For noble Lords who are not familiar with the current position, it might be helpful to shed some light on it and why the change is required. As noble Lords will be aware, under our constitution, the monarch appoints the Prime Minister as the person most able to command the confidence of the other place and all ministerial appointments thereafter are made by the monarch on the sole advice of the Prime Minister. There is a statutory limit on how many ministerial salaries are available, as set out in the Ministerial and other Salaries Act 1975. The current limit is 109 salaries. It has not changed since the 1975 Act was introduced over half a century ago.
In addition, there is a separate statutory limit on the number of Ministers who can sit and vote in the other place, whether paid or unpaid, under the House of Commons Disqualification Act 1975. That limit is 95. There is no equivalent limit on the number of your Lordships who are able to serve as Ministers.

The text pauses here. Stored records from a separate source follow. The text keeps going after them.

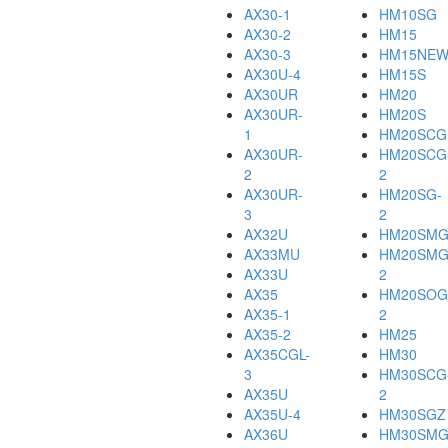
AX30-1
HM10SG
AX30-2
HM15
AX30-3
HM15NE
AX30U-4
HM15S
AX30UR
HM20
AX30UR-
HM20S
1
HM20SCG
AX30UR-
HM20SCG
2
2
AX30UR-
HM20SG-
3
2
AX32U
HM20SM
AX33MU
HM20SMG
AX33U
2
AX35
HM20SOG
AX35-1
2
AX35-2
HM25
AX35CGL-
HM30
3
HM30SCG
AX35U
2
AX35U-4
HM30SGZ
AX36U
HM30SMG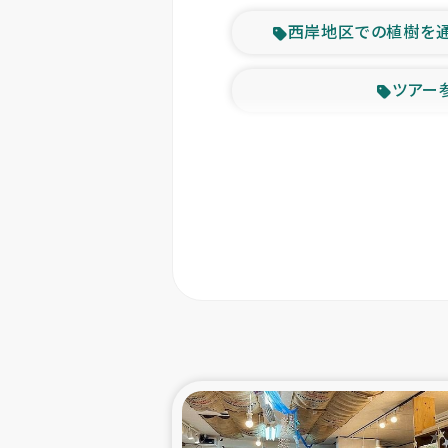
西岸地区での植樹を
ツアー
緊急
東ティモー
カカオ生
トルコにおける
スリランカ ムライテ
スリランカ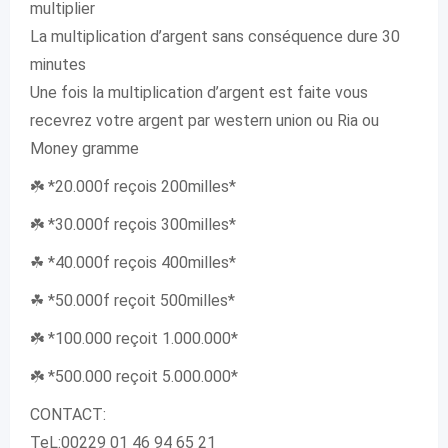
multiplier
La multiplication d’argent sans conséquence dure 30
minutes
Une fois la multiplication d’argent est faite vous
recevrez votre argent par western union ou Ria ou
Money gramme
☘️ *20.000f reçois 200milles*
☘️ *30.000f reçois 300milles*
☘ *40.000f reçois 400milles*
☘ *50.000f reçoit 500milles*
☘️ *100.000 reçoit 1.000.000*
☘️ *500.000 reçoit 5.000.000*
CONTACT:
TeL:00229 01 46 94 65 21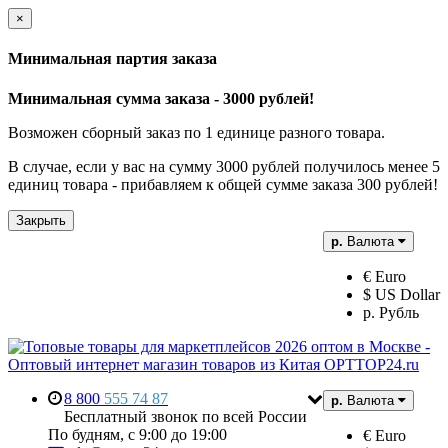
×
Минимальная партия заказа
Минимальная сумма заказа - 3000 рублей!
Возможен сборный заказ по 1 единице разного товара.
В случае, если у вас на сумму 3000 рублей получилось менее 5
единиц товара - прибавляем к общей сумме заказа 300 рублей!
Закрыть
р.
Валюта
€ Euro
$ US Dollar
р. Рубль
8 800
555 74 87
р.
Валюта
Бесплатный звонок по всей России
По будням, с 9:00 до 19:00
€ Euro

The Ministerial and other Salaries Act 1975 also sets out salaries that should be paid to eight other officeholders: the Speakers of both Houses, the Leader of the Opposition in both Houses, the Opposition Chief Whip in both Houses and two assistant Opposition Whips in the other place. The Bill does not seek to amend those salaries.
Within the current limit of 109 Ministers, there are 83 salaries that can be allocated at the Secretary of State, Minister of State and Parliamentary Secretary ranks. A further four salaries are allocated to the Lord Chancellor, the Attorney-General, the Solicitor-General and the Advocate-General for Scotland, and 22 salaries are allocated to Government Whips. I ask noble Lords to bear with me with all these numbers. I just want to give absolute clarity to the House.
The Ministerial and other Salaries Act 1975 sets cumulative limits on the salaries allocated to Secretaries of State, Ministers of State and Parliamentary Secretaries. Within the overall limit of 83, the cumulative limits under the Act are 21 Secretary of State-rank salaries; 50 Secretary of State-rank and Minister of State-rank salaries; and 83 Secretary of State-, Minister of State- and Parliamentary Secretary-rank salaries. These limits were set in 1975, which is over 50 years ago.
As a result of the demands of modern government, all Governments since 2010 have consistently featured a larger ministerial team than the existing Act’s provisions permit to be paid. That has ranged from an average of 108 Ministers in the Cameron and May Governments to 123 in the Sunak Government. There are 122 Ministers in the current Government. This has led to an unsatisfactory position where Governments of all parties have become dependent on Ministers being willing and able to work unpaid. Historically, this has fallen predominantly to Ministers in your Lordships’ House.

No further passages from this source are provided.